Freestanding gable-fronted cruciform-plan Roman Catholic church, dated 1958, with six-bay nave, single-bay transepts and single-bay lower chancel, nuns' chapel to north-west, sacristy to north-east, gabled projecting porch to gable-front, flat-roofed projecting porches to re-entrant corners of transepts and nave, double-height gabled projecting porches to either side of south end of nave, and flat-roofed confessional box projections to nave. Pitched slate roof with cast-iron rainwater goods supported on stone corbels, cut limestone copings, and metal cross finials to gables. Snecked limestone walls with ashlar plinth course and continuous sill course and buttresses to front elevation and transepts. Lancet windows having cut-stone surrounds and sloping sills and stained-glass windows to nave. Pointed arch openings with triple-light stained-glass windows to gable-front and transepts. Oculus with stone mullions to chancel. Pointed arch door opening to gable-front with timber battened door, hood-moulding and with name and date plaque to west. Pointed arch openings with timber battened doors in angle porches. Square-headed openings with timber battened doors and tripartite overlight to porches at south end of nave. Coffered ceiling to interior, timber gallery, glazed timber double doors. Marble columns to transepts having decoratively carved capitals and supporting pointed arches. High relief Stations of the Cross. Carved marble two-tier reredos with marbel panels and colonettes. Chapels insde front of church have decorative wrought-iron gates and railings. Two-bay single-storey outbuilding to north-east of church with pitched artificial slate roof and cast-iron rainwater goods, snecked limestone walls, square-headed openings with chamfered surrounds, cut-stone sills and timber windows, double-leaf door and overlight. Marble statue on moulded limestone base surrounded by ornamental garden to east of church.

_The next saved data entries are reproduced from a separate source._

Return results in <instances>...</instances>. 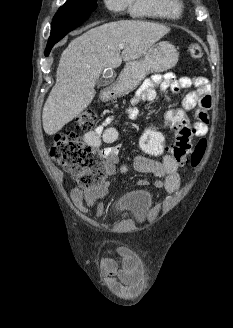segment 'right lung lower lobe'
Listing matches in <instances>:
<instances>
[{
  "label": "right lung lower lobe",
  "instance_id": "right-lung-lower-lobe-1",
  "mask_svg": "<svg viewBox=\"0 0 233 328\" xmlns=\"http://www.w3.org/2000/svg\"><path fill=\"white\" fill-rule=\"evenodd\" d=\"M86 19H59L53 20L51 25V36L49 38L45 56H48L50 50L60 39H62L68 32L72 31L81 25Z\"/></svg>",
  "mask_w": 233,
  "mask_h": 328
}]
</instances>
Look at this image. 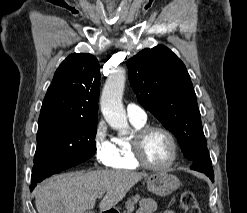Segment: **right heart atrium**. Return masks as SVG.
Returning a JSON list of instances; mask_svg holds the SVG:
<instances>
[{
  "label": "right heart atrium",
  "mask_w": 247,
  "mask_h": 213,
  "mask_svg": "<svg viewBox=\"0 0 247 213\" xmlns=\"http://www.w3.org/2000/svg\"><path fill=\"white\" fill-rule=\"evenodd\" d=\"M96 160L103 166H111L115 157L114 138L111 137L104 121L98 122L93 134Z\"/></svg>",
  "instance_id": "right-heart-atrium-1"
}]
</instances>
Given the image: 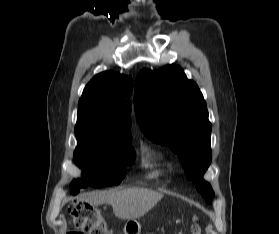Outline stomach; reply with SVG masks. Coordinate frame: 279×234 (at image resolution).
I'll use <instances>...</instances> for the list:
<instances>
[{"mask_svg": "<svg viewBox=\"0 0 279 234\" xmlns=\"http://www.w3.org/2000/svg\"><path fill=\"white\" fill-rule=\"evenodd\" d=\"M141 231V225L135 219H130L124 226V234H139Z\"/></svg>", "mask_w": 279, "mask_h": 234, "instance_id": "0dacf381", "label": "stomach"}]
</instances>
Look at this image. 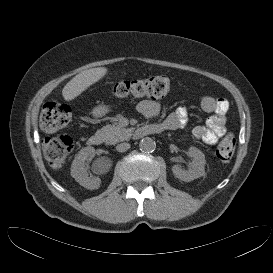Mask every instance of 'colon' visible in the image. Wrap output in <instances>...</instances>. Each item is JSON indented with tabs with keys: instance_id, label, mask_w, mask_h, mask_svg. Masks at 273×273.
<instances>
[{
	"instance_id": "1",
	"label": "colon",
	"mask_w": 273,
	"mask_h": 273,
	"mask_svg": "<svg viewBox=\"0 0 273 273\" xmlns=\"http://www.w3.org/2000/svg\"><path fill=\"white\" fill-rule=\"evenodd\" d=\"M174 82L166 76H153L142 79L123 80L110 87V93L118 98L127 96L158 99L173 88ZM70 108L62 103L47 102L41 112V128L48 133L55 132L68 125L71 120ZM236 139L228 134L218 145L216 155L220 162L228 163L235 152ZM74 144L67 136L47 138L44 142V154L52 167H61L67 161Z\"/></svg>"
}]
</instances>
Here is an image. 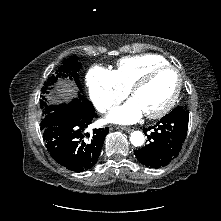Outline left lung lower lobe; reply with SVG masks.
<instances>
[{
  "label": "left lung lower lobe",
  "instance_id": "left-lung-lower-lobe-1",
  "mask_svg": "<svg viewBox=\"0 0 221 221\" xmlns=\"http://www.w3.org/2000/svg\"><path fill=\"white\" fill-rule=\"evenodd\" d=\"M188 121L189 111L178 106L162 117L156 125L144 128V132L151 131L146 135L149 142L134 151L137 160L155 169L168 165L181 150L187 135Z\"/></svg>",
  "mask_w": 221,
  "mask_h": 221
}]
</instances>
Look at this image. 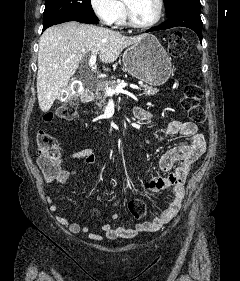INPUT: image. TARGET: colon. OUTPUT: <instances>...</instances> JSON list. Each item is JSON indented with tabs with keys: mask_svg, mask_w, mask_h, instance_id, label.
Segmentation results:
<instances>
[{
	"mask_svg": "<svg viewBox=\"0 0 240 281\" xmlns=\"http://www.w3.org/2000/svg\"><path fill=\"white\" fill-rule=\"evenodd\" d=\"M187 42L184 36L176 32L169 39V52L175 57L184 55L187 51ZM203 96L202 89L197 84H188L184 87L181 98L182 108L187 112L189 119L196 124L202 125L206 120V115L201 106ZM77 113V104L69 99L61 102L55 109L54 114L46 117L50 121L55 115L64 120H72ZM37 147L40 153L39 165L46 175H55L60 166V147L57 139L50 133L40 130L36 135ZM128 209L136 219H141L146 214V204L138 198L128 202Z\"/></svg>",
	"mask_w": 240,
	"mask_h": 281,
	"instance_id": "obj_1",
	"label": "colon"
}]
</instances>
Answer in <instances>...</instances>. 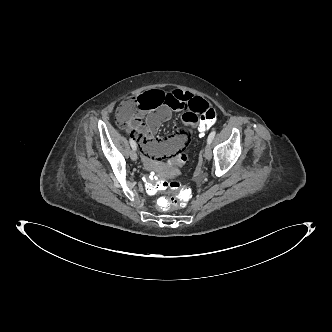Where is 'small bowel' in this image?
I'll return each mask as SVG.
<instances>
[{
    "mask_svg": "<svg viewBox=\"0 0 332 332\" xmlns=\"http://www.w3.org/2000/svg\"><path fill=\"white\" fill-rule=\"evenodd\" d=\"M137 111L123 120L118 111L120 122H125L132 136L139 142L143 161L147 166L157 160H165L169 154L181 151L188 146L191 133L184 131L166 139H156L161 125L171 118L173 111H183L182 120L188 127L197 128L199 115L209 107V103L190 92L162 88L144 89L137 98Z\"/></svg>",
    "mask_w": 332,
    "mask_h": 332,
    "instance_id": "small-bowel-1",
    "label": "small bowel"
}]
</instances>
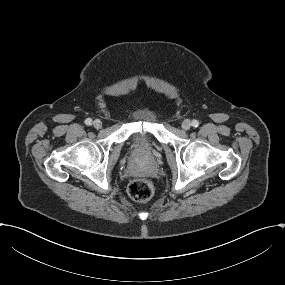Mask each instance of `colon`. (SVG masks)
Listing matches in <instances>:
<instances>
[{
  "mask_svg": "<svg viewBox=\"0 0 285 285\" xmlns=\"http://www.w3.org/2000/svg\"><path fill=\"white\" fill-rule=\"evenodd\" d=\"M127 192L132 200L143 203L152 198L154 187L152 183L146 179H135L129 183Z\"/></svg>",
  "mask_w": 285,
  "mask_h": 285,
  "instance_id": "5ec220e1",
  "label": "colon"
}]
</instances>
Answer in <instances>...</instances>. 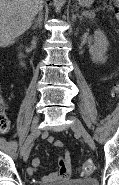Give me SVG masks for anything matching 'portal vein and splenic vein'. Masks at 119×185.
I'll use <instances>...</instances> for the list:
<instances>
[{
    "mask_svg": "<svg viewBox=\"0 0 119 185\" xmlns=\"http://www.w3.org/2000/svg\"><path fill=\"white\" fill-rule=\"evenodd\" d=\"M89 13H91V12H89V11H84L82 14H83L84 16H86V15H88Z\"/></svg>",
    "mask_w": 119,
    "mask_h": 185,
    "instance_id": "obj_1",
    "label": "portal vein and splenic vein"
}]
</instances>
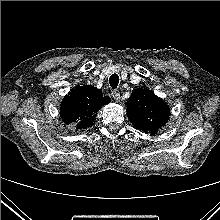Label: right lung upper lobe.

Freestanding tower to south-west of church. Set within former fair green with snecked limestone boundary wall to east, south and west and rubble limestone wall with cut-stone coping to north. Square-profile ashlar limestone piers with mild steel and cast-iron gates.

Appraisal

Saint Brigid's is a large and surprisingly late stone-built Catholic church, dating to 1958 by architect Simon Aloysius Leonard of W.H. Byrne & Son. The limestone work is of evidently good quality, some of it reputedly reused from a medieval castle in the district. The classic cruciform plan is given added interest by the varied porch projections, the buttressed gable-front and the different window types. The setting is particularly pleasant, on a former fair green with the lawned grounds, with the unusually freestanding tower, bronze and other statues, and the boundary walling and gates all adding significantly to the site.